» **WHAT THE TASK ASKS**
Could you copy each line of the entries that contains "Confidentialité"?

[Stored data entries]
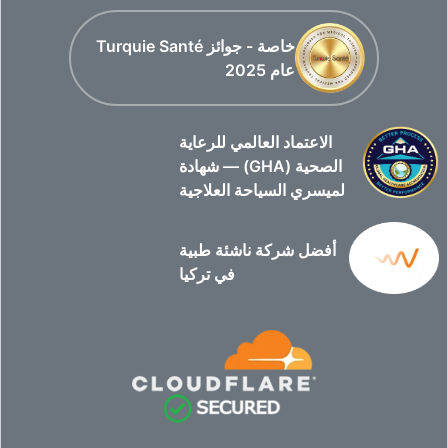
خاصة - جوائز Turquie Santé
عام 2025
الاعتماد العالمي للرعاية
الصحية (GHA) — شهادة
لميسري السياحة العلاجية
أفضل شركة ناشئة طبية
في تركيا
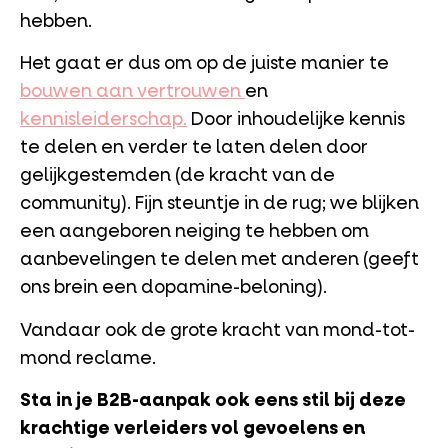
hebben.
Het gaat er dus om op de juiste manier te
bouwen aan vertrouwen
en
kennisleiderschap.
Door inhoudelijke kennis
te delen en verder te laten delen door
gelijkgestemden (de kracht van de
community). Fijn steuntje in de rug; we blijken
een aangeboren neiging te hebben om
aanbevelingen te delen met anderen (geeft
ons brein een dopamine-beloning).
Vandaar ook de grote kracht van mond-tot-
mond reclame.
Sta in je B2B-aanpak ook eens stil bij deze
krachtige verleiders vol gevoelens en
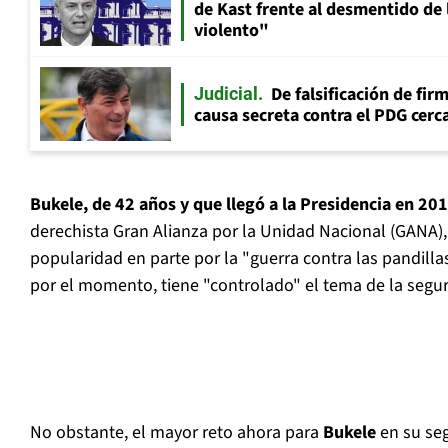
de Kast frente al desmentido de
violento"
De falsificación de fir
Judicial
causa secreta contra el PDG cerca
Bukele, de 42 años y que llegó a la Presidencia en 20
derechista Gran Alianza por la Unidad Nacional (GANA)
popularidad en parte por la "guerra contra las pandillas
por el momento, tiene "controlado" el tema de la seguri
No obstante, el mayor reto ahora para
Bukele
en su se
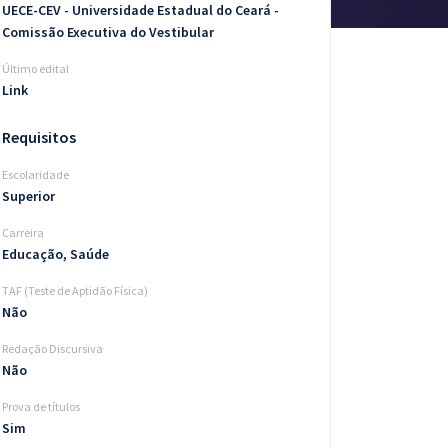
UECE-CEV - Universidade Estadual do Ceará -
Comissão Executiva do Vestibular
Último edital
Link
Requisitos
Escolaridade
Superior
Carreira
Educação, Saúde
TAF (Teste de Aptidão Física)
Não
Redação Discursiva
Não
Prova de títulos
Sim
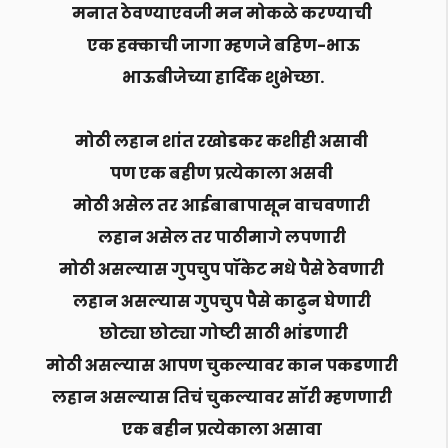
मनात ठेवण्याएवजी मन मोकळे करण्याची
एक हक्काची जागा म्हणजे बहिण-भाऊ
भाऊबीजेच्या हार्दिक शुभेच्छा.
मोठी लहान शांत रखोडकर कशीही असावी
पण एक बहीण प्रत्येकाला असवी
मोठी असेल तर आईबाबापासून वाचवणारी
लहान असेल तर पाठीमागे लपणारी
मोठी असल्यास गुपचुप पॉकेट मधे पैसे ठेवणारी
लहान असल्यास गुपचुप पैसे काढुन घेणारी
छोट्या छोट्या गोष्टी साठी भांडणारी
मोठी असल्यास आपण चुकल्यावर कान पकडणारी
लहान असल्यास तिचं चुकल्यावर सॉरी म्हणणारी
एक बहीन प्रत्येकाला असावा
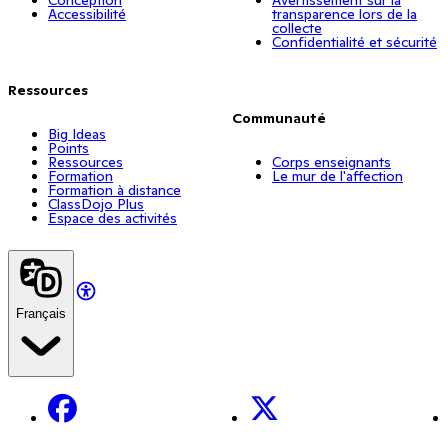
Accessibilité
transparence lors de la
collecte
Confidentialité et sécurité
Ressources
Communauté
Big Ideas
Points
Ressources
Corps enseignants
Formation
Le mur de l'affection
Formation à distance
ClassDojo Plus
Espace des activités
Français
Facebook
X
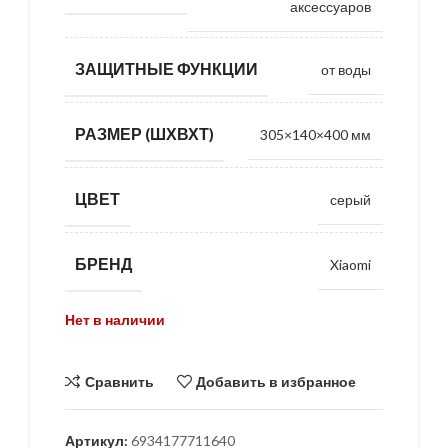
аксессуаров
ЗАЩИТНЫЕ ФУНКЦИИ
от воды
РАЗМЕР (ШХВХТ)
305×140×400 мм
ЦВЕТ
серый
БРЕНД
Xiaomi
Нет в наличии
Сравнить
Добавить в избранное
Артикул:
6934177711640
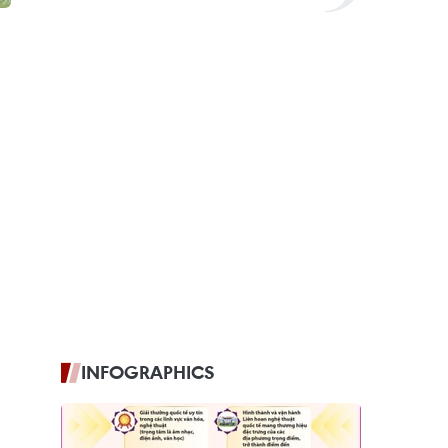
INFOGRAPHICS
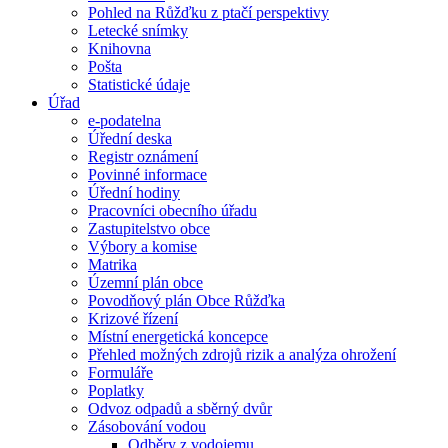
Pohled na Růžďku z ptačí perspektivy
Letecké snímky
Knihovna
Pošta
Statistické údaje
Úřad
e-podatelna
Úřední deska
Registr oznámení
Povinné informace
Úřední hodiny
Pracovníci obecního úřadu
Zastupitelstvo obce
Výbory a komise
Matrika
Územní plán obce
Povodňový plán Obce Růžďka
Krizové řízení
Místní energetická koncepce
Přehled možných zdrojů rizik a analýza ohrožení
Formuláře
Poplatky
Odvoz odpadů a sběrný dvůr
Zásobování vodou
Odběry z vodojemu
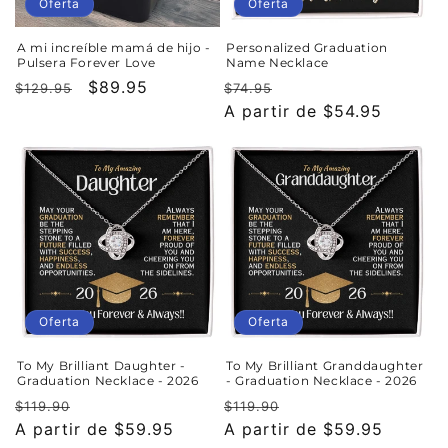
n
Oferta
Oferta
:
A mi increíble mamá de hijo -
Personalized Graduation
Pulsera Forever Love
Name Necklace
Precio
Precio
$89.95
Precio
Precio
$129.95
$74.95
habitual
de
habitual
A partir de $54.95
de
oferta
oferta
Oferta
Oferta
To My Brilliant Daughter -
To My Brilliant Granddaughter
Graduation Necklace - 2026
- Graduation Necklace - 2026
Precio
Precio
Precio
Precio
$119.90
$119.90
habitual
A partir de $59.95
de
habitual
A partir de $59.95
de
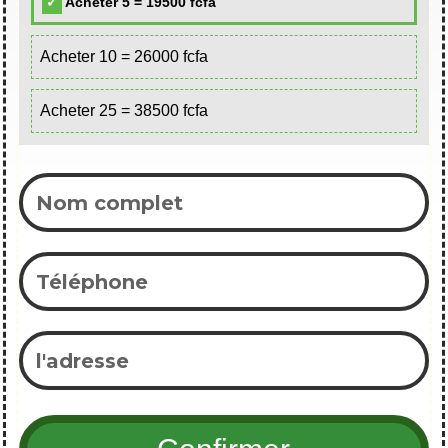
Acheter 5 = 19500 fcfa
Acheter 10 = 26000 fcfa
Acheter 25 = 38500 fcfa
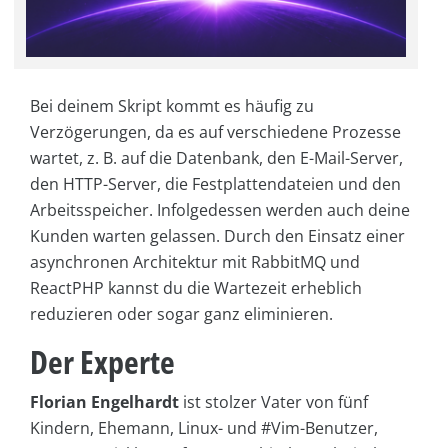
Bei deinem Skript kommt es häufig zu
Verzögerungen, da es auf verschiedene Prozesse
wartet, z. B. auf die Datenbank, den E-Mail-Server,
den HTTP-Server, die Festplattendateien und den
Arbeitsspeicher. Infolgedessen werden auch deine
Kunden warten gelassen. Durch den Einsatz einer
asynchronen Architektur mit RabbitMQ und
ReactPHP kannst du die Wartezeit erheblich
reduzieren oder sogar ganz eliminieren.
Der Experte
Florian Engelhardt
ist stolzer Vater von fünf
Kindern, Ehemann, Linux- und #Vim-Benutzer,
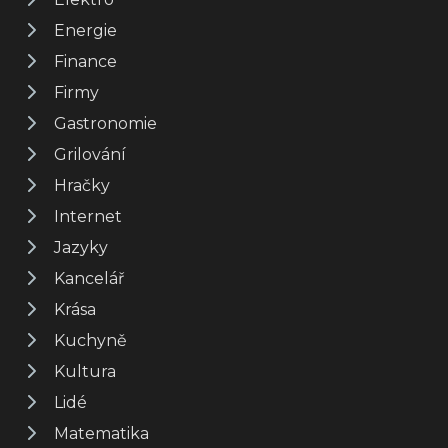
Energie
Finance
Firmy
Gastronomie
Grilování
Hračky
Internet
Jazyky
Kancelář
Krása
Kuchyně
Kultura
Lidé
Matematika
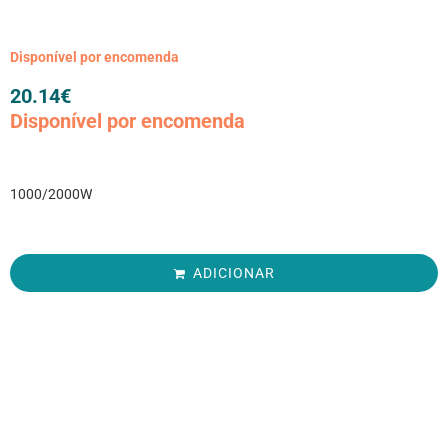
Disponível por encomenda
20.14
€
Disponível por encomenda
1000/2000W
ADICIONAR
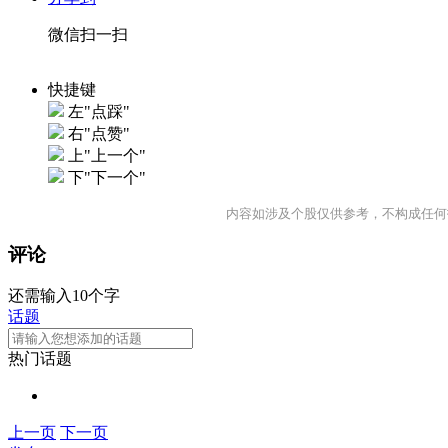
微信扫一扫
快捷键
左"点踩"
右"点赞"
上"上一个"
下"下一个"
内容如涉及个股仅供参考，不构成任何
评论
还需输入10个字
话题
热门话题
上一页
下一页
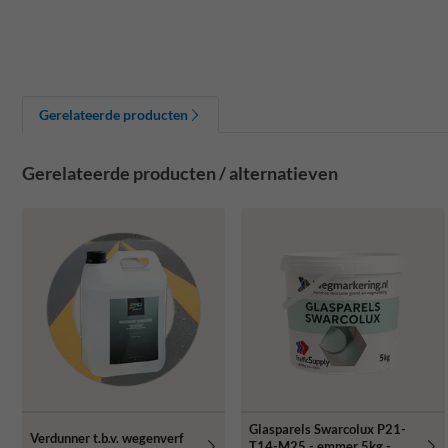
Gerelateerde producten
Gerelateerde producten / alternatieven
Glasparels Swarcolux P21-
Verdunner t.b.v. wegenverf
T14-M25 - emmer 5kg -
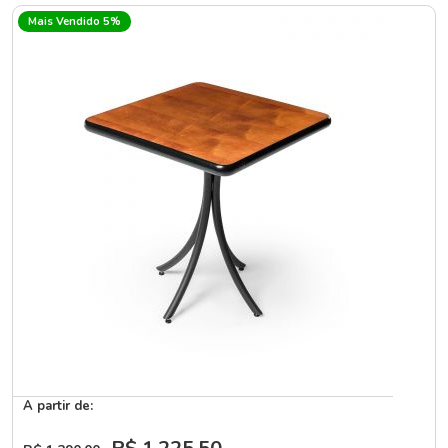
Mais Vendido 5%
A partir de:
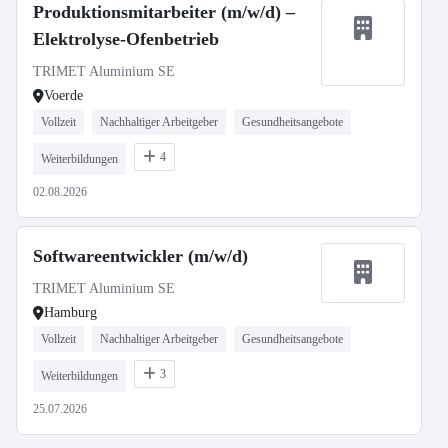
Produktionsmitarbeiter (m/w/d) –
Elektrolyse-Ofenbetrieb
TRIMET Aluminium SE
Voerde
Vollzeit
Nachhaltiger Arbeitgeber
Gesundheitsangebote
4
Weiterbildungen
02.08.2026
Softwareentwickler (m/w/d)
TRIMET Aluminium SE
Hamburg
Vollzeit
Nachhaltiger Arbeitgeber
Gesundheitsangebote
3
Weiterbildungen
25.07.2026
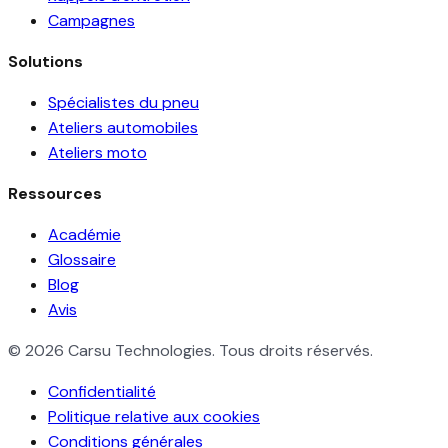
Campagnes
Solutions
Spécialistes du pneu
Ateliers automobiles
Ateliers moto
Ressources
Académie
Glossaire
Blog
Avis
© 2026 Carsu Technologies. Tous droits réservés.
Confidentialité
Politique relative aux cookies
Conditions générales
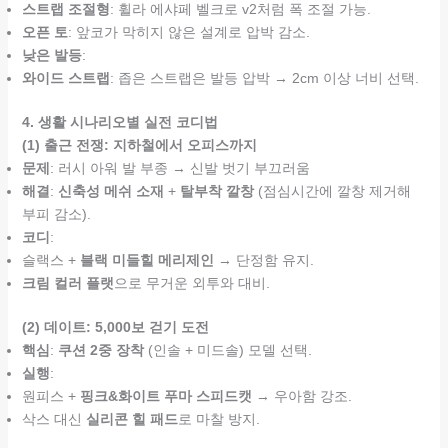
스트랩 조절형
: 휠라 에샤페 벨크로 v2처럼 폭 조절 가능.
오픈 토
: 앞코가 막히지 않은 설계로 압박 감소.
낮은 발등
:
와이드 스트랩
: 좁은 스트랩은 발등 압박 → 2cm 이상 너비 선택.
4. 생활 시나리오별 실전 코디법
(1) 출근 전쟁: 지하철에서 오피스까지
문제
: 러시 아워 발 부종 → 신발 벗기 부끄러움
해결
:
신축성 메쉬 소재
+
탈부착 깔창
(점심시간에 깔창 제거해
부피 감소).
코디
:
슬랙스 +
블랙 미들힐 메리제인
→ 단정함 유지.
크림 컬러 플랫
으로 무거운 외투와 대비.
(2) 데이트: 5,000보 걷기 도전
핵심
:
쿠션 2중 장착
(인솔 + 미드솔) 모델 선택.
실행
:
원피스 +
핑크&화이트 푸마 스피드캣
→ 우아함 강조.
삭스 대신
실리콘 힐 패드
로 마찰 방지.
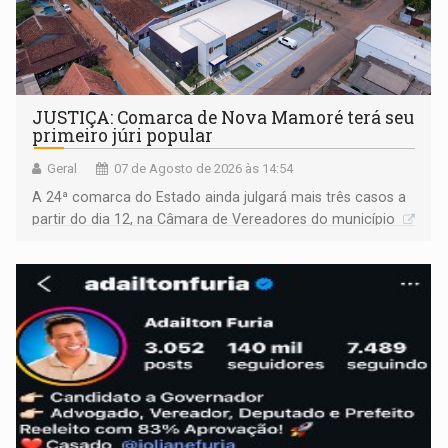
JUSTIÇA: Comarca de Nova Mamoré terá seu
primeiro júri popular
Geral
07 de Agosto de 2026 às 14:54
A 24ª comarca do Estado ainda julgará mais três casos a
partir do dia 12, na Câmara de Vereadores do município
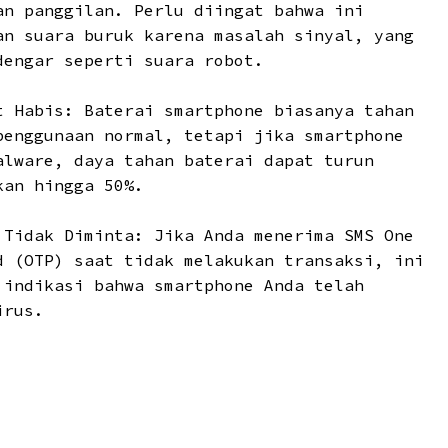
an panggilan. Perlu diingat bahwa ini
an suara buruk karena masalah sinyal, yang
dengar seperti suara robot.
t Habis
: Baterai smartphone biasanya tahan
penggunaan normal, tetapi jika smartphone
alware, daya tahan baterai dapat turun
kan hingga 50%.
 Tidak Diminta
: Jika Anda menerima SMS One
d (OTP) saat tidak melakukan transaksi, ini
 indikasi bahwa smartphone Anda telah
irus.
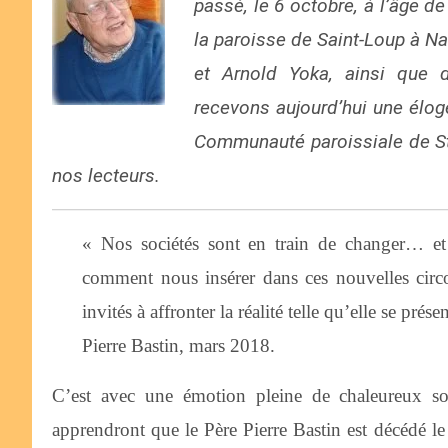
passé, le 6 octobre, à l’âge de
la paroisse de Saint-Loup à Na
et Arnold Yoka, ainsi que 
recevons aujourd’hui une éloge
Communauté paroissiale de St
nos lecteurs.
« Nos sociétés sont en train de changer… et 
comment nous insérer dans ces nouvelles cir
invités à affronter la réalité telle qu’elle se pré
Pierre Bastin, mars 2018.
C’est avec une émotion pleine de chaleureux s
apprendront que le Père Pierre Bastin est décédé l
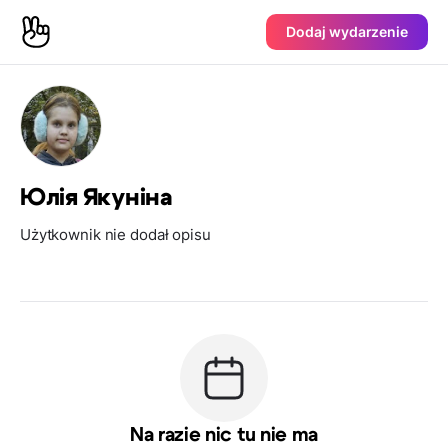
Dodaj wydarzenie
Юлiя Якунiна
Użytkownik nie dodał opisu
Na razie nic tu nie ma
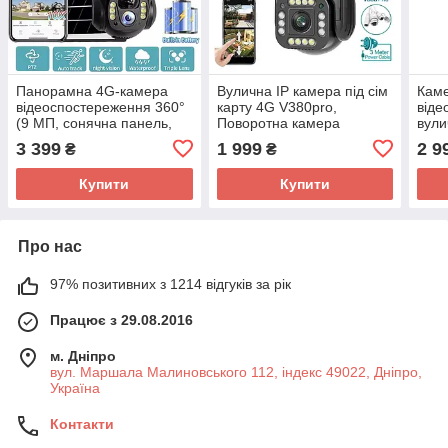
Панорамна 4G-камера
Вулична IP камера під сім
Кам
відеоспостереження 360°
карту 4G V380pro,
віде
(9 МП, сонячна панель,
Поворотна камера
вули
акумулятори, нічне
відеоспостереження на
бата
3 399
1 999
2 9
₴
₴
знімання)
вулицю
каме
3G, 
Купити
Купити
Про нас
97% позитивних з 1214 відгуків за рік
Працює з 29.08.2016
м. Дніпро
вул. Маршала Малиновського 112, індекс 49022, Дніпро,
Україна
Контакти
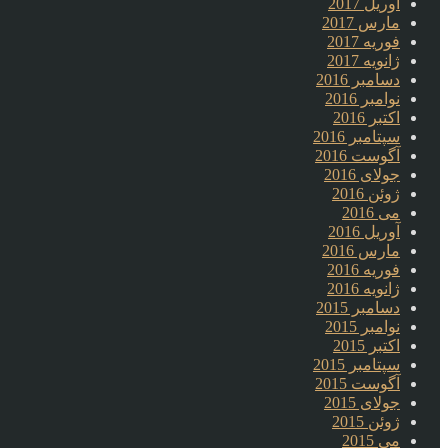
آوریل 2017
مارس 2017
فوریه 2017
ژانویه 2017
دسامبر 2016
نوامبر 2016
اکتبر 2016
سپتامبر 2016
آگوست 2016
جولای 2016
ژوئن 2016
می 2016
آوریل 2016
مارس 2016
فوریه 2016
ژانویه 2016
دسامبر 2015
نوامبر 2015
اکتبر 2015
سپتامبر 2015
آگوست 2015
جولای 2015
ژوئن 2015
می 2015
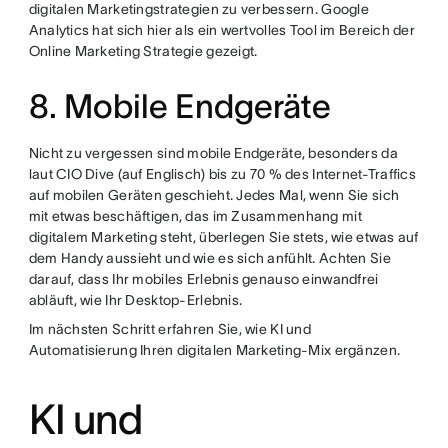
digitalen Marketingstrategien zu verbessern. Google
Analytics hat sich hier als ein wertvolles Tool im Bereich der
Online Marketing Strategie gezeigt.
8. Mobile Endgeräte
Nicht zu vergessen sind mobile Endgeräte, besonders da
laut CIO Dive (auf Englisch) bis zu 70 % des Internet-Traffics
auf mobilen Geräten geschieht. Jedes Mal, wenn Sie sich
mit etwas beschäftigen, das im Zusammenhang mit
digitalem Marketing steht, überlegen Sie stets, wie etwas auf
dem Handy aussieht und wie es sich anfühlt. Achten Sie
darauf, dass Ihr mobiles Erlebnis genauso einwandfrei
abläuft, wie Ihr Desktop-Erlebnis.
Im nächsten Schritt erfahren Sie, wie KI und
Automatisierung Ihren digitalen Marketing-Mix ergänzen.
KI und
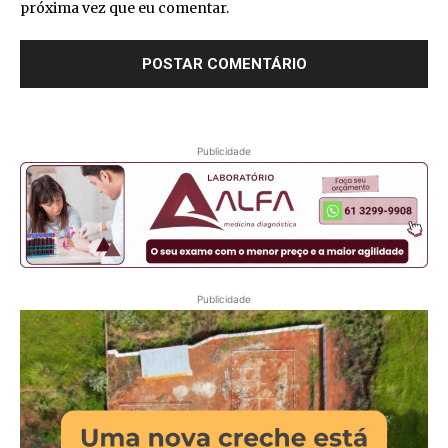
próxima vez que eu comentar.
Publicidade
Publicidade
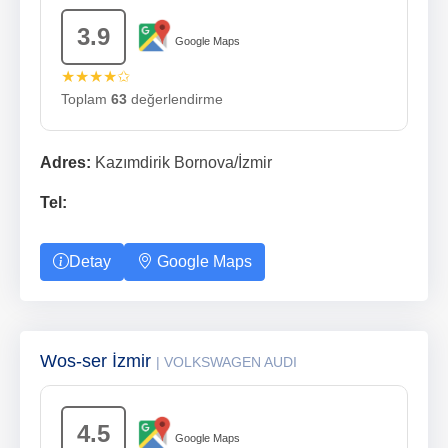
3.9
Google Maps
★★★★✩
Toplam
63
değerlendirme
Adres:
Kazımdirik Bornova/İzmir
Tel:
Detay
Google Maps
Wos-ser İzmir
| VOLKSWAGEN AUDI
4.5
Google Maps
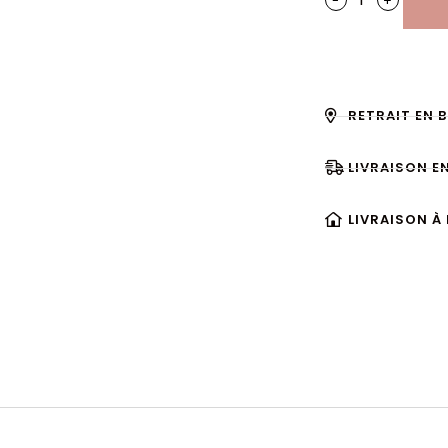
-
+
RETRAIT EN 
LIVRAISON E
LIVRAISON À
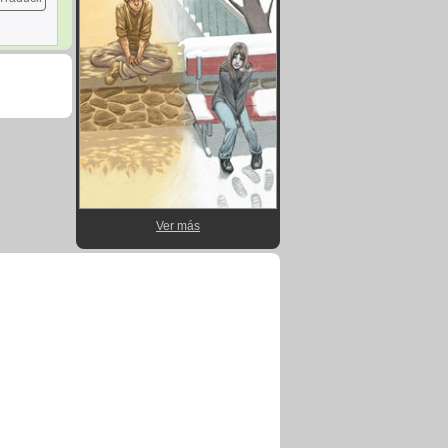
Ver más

» **SOLUTION TO THIS PROBLEM**
Confidentialité et sécurité
Confidentialité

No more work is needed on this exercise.